I say that in the sense that, as a result, I suppose, of my advocacy and agitation, the previous minister for mental health announced at the estimates process in mid-2014 that there would be a new position added to the Office of the Chief Psychiatrist to roll out the suicide prevention strategy, and in particular the networks. It took 15 months for that position to actually come to fruition—15 months! That was the sort of interest the previous minister had in suicide prevention or mental health at all. 

So, I say to the government: let’s not drop the ball. I am pretty keen and confident that the new minister will not do that, but she also needs to be backed up from within the great resources of the health department. She does not have a budget of her own; it all goes back to the health minister, who previously failed in this area. I do not want to delay the chamber greatly but one of the things, as well as obviously the legislative changes that have been supported by the mental health sector, that I see when moving around this state—particularly there is a greater movement in metropolitan areas—is community awareness about mental health generally but also the threat of suicide to our communities. 

With that there is an extraordinary willingness from unlikely sources within the community, whether they be sporting clubs, service clubs, church groups or a range of organisations that have not necessarily had as their core focus anything to do with health or mental health, or particularly suicide, who are now saying, ‘We actually want to be involved in combating this in the community.’ A lot of the work that they do does not cost anything—it costs in voluntary time but it does not cost the coffers of the government and the health department anything. What they do require is a bit of moral support on the ground for the work they do. I have given a lot of that moral support to particularly the suicide prevention networks and I have given it to other organisations in the general mental health field and also particularly to those who assist the families of people bereaved by suicide. 

However, I have not yet seen a great deal of effort on her behalf in that field, and I trust that we will because she has had some other matters to deal with. What I have not seen from any member of the government, the cabinet particularly, is that effort to go out and support on the ground those people who are doing that voluntary work. They are looking for it; they are looking for confirmation, some affirmation of the effort they are making. They get it from me, but I humbly say to the government that they are looking for someone from government to give them that support as well, and it has been extraordinarily absent. 

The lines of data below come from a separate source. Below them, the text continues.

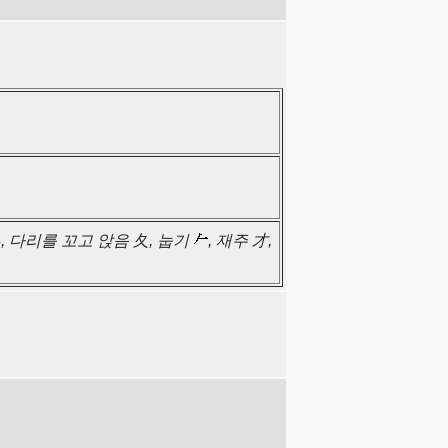
, 다리를 꼬고 앉음 夂, 눕기
, 재주 才,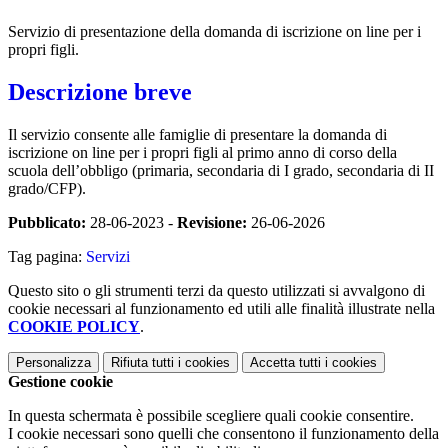
Servizio di presentazione della domanda di iscrizione on line per i
propri figli.
Descrizione breve
Il servizio consente alle famiglie di presentare la domanda di
iscrizione on line per i propri figli al primo anno di corso della
scuola dell’obbligo (primaria, secondaria di I grado, secondaria di II
grado/CFP).
Pubblicato:
28-06-2023 -
Revisione:
26-06-2026
Tag pagina:
Servizi
Questo sito o gli strumenti terzi da questo utilizzati si avvalgono di
cookie necessari al funzionamento ed utili alle finalità illustrate nella
COOKIE POLICY
.
Personalizza
Rifiuta tutti
i cookies
Accetta tutti
i cookies
Gestione cookie
In questa schermata è possibile scegliere quali cookie consentire.
I cookie necessari sono quelli che consentono il funzionamento della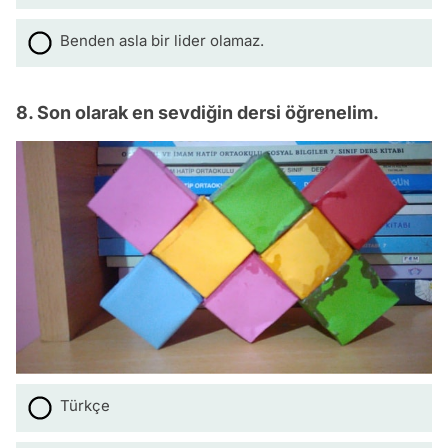
Benden asla bir lider olamaz.
8. Son olarak en sevdiğin dersi öğrenelim.
Türkçe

I must qualify that by saying that some of my greatest supporters in the work I do in suicide prevention have been from the Labor Party. I must say that I get great support in that area right across the parliament, but I am still just a bit gobsmacked that there is not more of that effort on the ground. I get emails every week, sometimes more than once a week, from the groups that are having activities in this field right around the state. We need more of them, and we will get more of them as the Office of the Chief Psychiatrist gets the time and effort to help get them established, but every week I get that. I cannot go to them all. I keep in contact with them and I go to them when I can, but I do not see any of that physical attendance or support from senior levels of government, so I urge government members to continue to put pressure on the government to make sure that that is changed. 

In conclusion, I thought I might just leave honourable members with some statistics from the National Mental Health Commission which highlight just how vital the delivery of effective mental health services is to all South Australians. That is, 45 per cent of Australians aged 16 to 85, which equates to approximately 7.3 million people, experience some kind of mental disorder during their life. In 2013-14, one in five Australians experienced symptoms of mental health issues. The need for more support, more resources and more effective policy, and as I have just said, more demonstration by feet on the ground, by physical presence at events from all levels of government, from all parties. It cannot be clearer. I am certainly happy to support the second reading.